**Problem description**. Find the line with "In good times" in the entries below. Repeat it, every following line, and the line with "material was developed and produc", exactly and with nothing added.

**Records for the exercise**.
====

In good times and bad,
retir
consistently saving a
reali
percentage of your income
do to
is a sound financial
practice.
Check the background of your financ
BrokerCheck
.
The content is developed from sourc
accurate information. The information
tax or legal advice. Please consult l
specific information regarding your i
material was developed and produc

====

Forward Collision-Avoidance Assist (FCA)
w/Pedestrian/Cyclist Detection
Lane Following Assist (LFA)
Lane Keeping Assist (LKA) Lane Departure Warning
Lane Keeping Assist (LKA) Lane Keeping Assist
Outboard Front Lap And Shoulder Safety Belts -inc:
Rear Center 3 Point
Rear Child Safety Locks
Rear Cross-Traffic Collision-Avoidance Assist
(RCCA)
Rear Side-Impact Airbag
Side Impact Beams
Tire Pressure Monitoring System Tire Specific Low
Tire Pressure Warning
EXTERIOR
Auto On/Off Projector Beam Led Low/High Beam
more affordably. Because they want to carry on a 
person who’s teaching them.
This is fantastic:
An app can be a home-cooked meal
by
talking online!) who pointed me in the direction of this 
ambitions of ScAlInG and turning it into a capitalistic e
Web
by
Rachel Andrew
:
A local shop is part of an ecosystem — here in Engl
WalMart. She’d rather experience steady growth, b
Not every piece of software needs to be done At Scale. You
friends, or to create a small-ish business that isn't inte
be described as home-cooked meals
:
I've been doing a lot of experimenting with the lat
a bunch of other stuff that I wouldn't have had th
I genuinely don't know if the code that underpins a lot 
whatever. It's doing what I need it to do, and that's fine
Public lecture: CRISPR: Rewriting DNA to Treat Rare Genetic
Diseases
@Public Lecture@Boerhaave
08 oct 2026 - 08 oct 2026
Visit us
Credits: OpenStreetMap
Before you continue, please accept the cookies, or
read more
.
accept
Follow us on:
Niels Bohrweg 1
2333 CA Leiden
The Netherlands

====

**Solution to this task**.
In good times and bad,
retir
consistently saving a
reali
percentage of your income
do to
is a sound financial
practice.
Check the background of your financ
BrokerCheck
.
The content is developed from sourc
accurate information. The information
tax or legal advice. Please consult l
specific information regarding your i
material was developed and produc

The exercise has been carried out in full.